Why has family structure changed so dramatically? Many reasons, including laws making it simpler to divorce and a debilitating urban drug culture that tears apart many families. To Christopher Jencks, sociologist at Northwestern University, the stable, two-parent family lost ground to broad cultural changes, such as more permissive attitudes toward sex and marriage.
But for economists, the most potent reasons for the change are economic. They say that the surge of women into the labor force and the stunning drop in the wages of less educated men account for much of the decline in the traditional family. Millions of men became poorer breadwinners, and millions of women became more financially independent. "It's a pincer action at work," says Robert D. Plotnick, economist at the University of Washington. And if the pincer continues to create more and more single-parent families, economic growth will suffer.

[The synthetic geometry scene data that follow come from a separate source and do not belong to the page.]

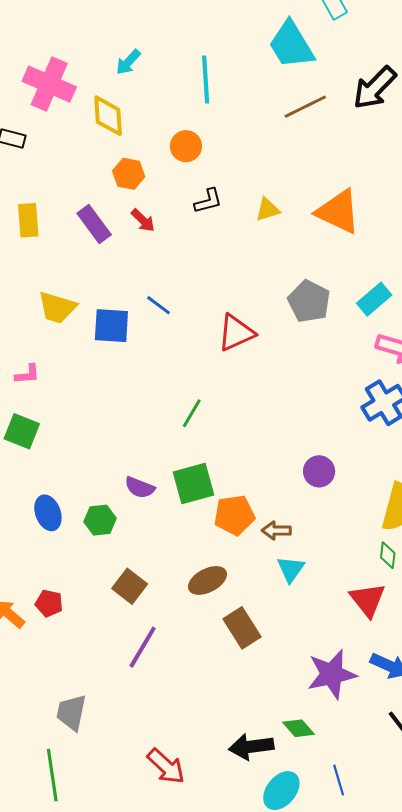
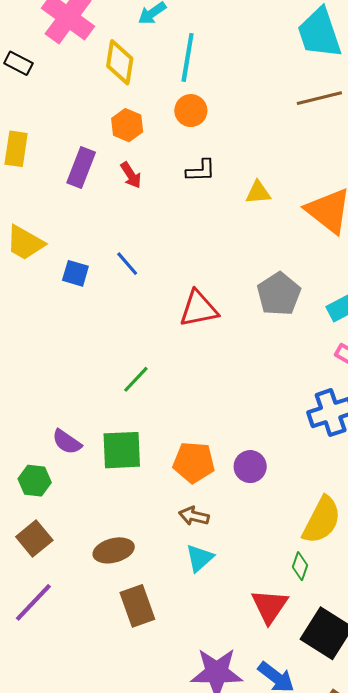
cyan line: (206, 80) -> (188, 57), moved
purple rectangle: (94, 224) -> (81, 167), turned 45
blue square: (111, 326) -> (75, 273), size x0.7
orange pentagon: (234, 515) -> (194, 462), moved
green hexagon: (100, 520) -> (35, 481), moved

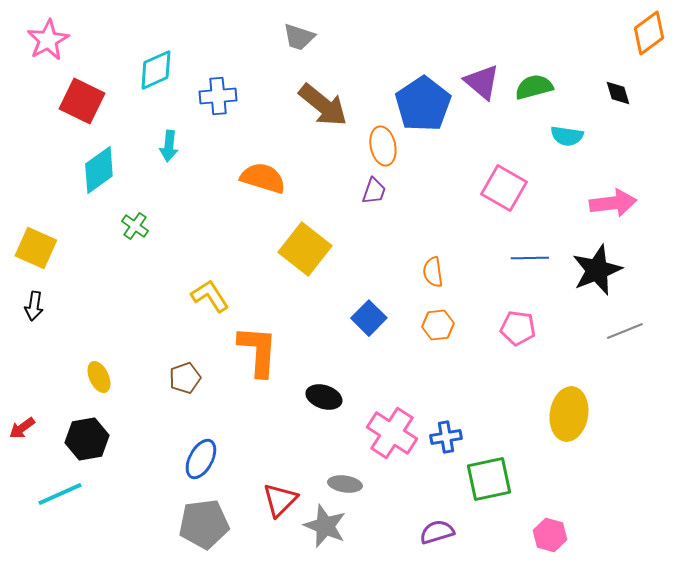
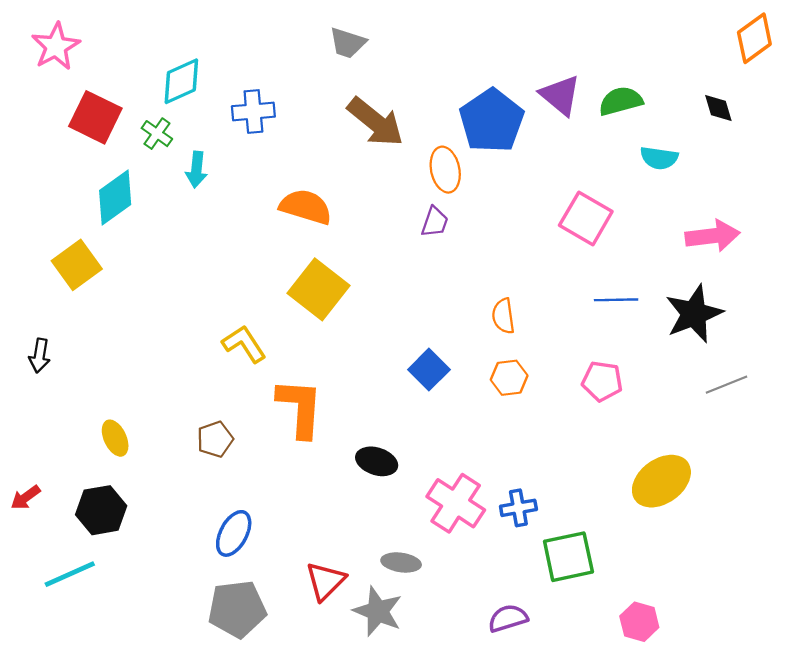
green cross: (135, 226) -> (157, 134), moved
yellow square: (36, 248) -> (77, 265), moved, turned 30
yellow square: (305, 249) -> (319, 289), moved
yellow ellipse: (569, 414) -> (661, 481), turned 45

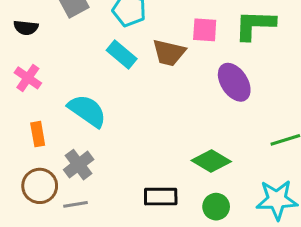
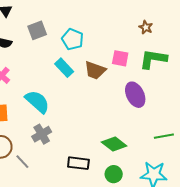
gray cross: (79, 165) -> (42, 134), moved
gray line: (75, 204) -> (22, 162), turned 49

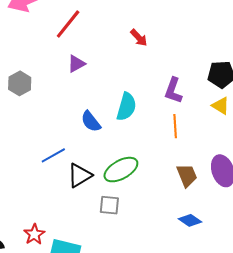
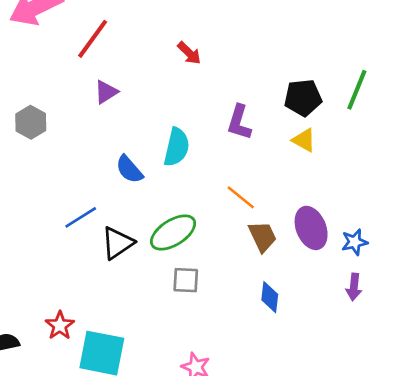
orange line: (175, 126) -> (241, 197), moved, turned -45
gray square: (109, 205) -> (186, 280), moved
blue diamond: (190, 220) -> (270, 297), turned 65

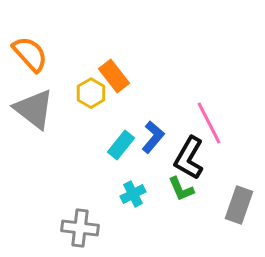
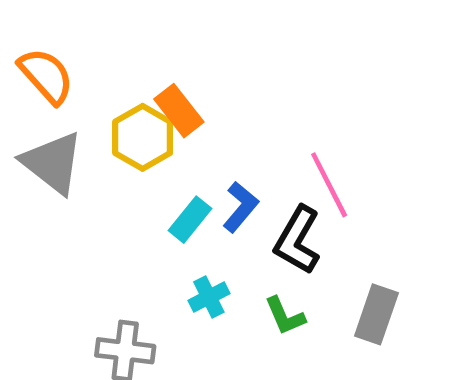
yellow hexagon: (91, 93) -> (143, 137), size x1.4
green L-shape: (181, 189) -> (285, 316), moved

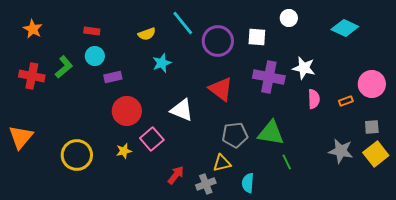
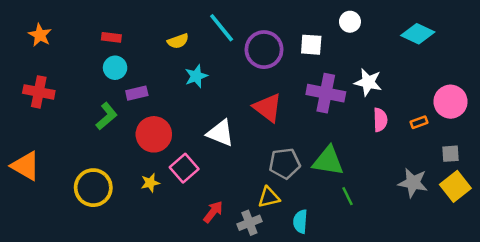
green L-shape: (64, 67) -> (107, 116), moved
orange triangle: (21, 137) -> (25, 166), turned -40

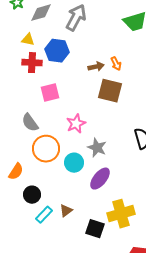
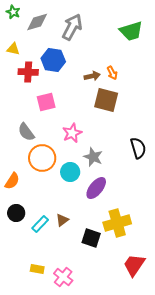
yellow triangle: (28, 40) -> (13, 49), moved
black circle: (32, 195) -> (16, 213), moved

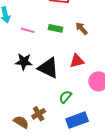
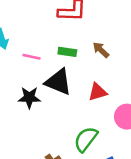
black triangle: (48, 68) -> (58, 82), moved
green semicircle: (65, 97) -> (86, 139), size x1.5

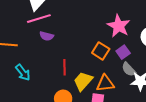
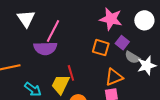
pink line: (39, 19) -> (53, 31), moved, turned -30
purple semicircle: (47, 36) -> (45, 48), size x1.6
yellow trapezoid: (83, 81) -> (60, 84), moved

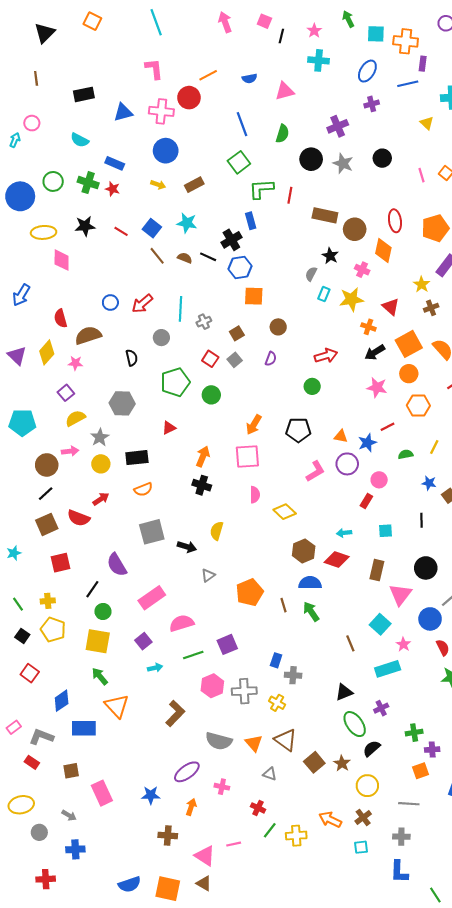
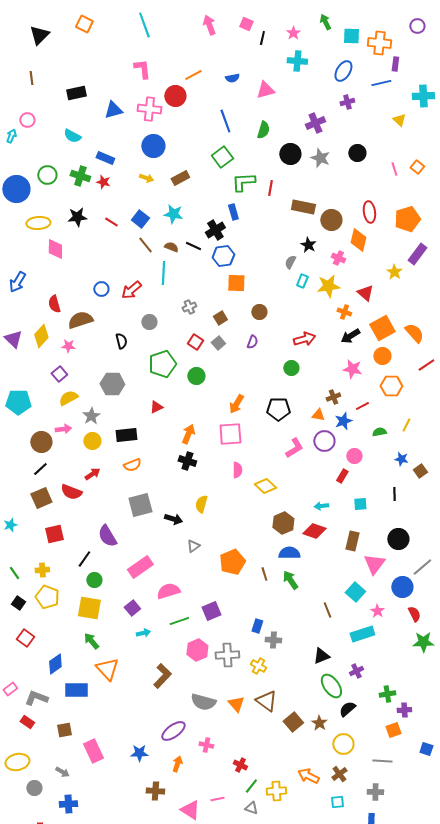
brown cross: (431, 308) -> (333, 397), moved
cyan line: (181, 309) -> (163, 273), moved
gray triangle: (270, 774) -> (251, 808), moved

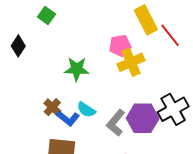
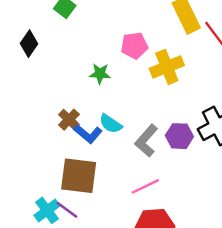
pink pentagon: (120, 46) -> (134, 46), moved
green star: (77, 69) -> (100, 74), size x0.7
purple hexagon: (143, 118) -> (179, 136), size x0.7

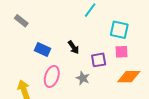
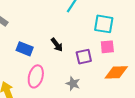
gray star: (83, 78) -> (73, 84), moved

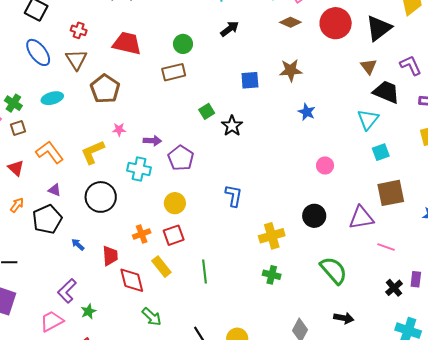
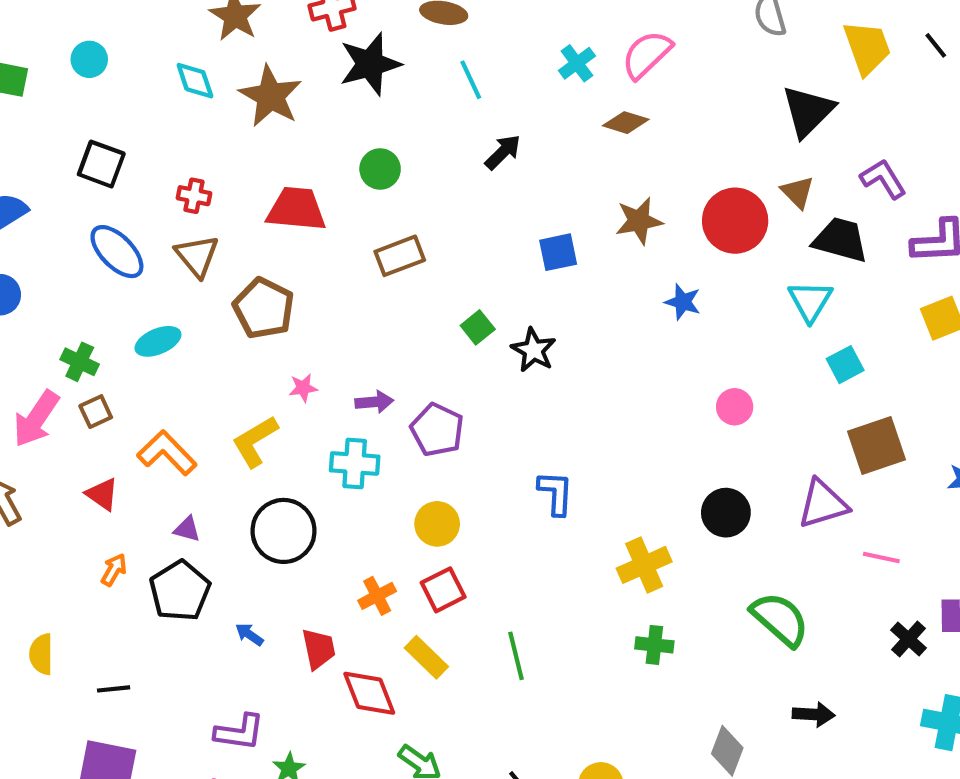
red circle: (336, 23) -> (735, 221), moved
green circle: (183, 44) -> (380, 169), moved
purple L-shape: (67, 291) -> (239, 732), turned -120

LESS INCENTIVE. From the early 1970s, global competition woke up many a stodgy U.S. manufacturer. To stay competitive, they streamlined their domestic production and opened new operations abroad. As American businesses went global, the competition from low-cost, foreign labor drove down the wages of less-skilled workers at home. For example, the wages of men with a high school education fell by 20.7% from 1973 to 1991 (after adjusting for inflation). Those with less than a high school education saw their paychecks cut by an amazing 26.4%, and the wage decline for young urban black workers came to a mind-numbing 50%.
A good part of the sharp decline in marriage rates among blacks can be traced to a sharp drop in the employment opportunities of young black men, argues William J. Wilson of the University of Chicago. These men are less able to support a family. Economists agree with Wilson that this economic factor played a role, although the size of its effect is hotly debated.
The huge influx of women into the job market was itself a result of economic forces. The growing service sector offered women plentiful job opportunities. And the economy's stagnant productivity performance since 1973 forced women into the job market to shore up their family's eroding standard of living. Female participation in the labor force, the proportion of women working or looking for work relative to women in the population as a whole, soared from 38% in 1960 to almost 58% in 1991. (Since 1990, female labor force participation has declined a fraction as more women had babies and the recession cut jobs.)
And as women moved into jobs, they steadily moved up the earnings ladder. Women's earnings as a percent of men's wages for full-time work in all occupations reached an all-time high of 71% in 1990, up from 60% a decade ago. So from an economic perspective, women have less of an incentive to get or to stay married. "The propensity to split rises when women are doing better," says Gary S. Becker, economist at the University of Chicago, BUSINESS WEEK columnist, and a pioneer in the economics of the family.
WELFARE MYTH. Surprisingly, although many people believe the welfare system is behind the rise in single-parent families, most economists now agree that the impact of welfare has been limited. True, welfare payments do reduce a mother's reliance on a husband's earnings. And yes, single motherhood did increase as welfare payments rose between 1960 and 1970. But single parenthood continued to spiral higher even after benefits, adjusted for inflation, declined after the mid-1970s, points out David T. Ellwood, professor of public policy at Harvard University. Adds Isabel V. Sawhill, senior fellow at the Urban Institute: "The evidence suggests that welfare can explain only a small piece of the increase."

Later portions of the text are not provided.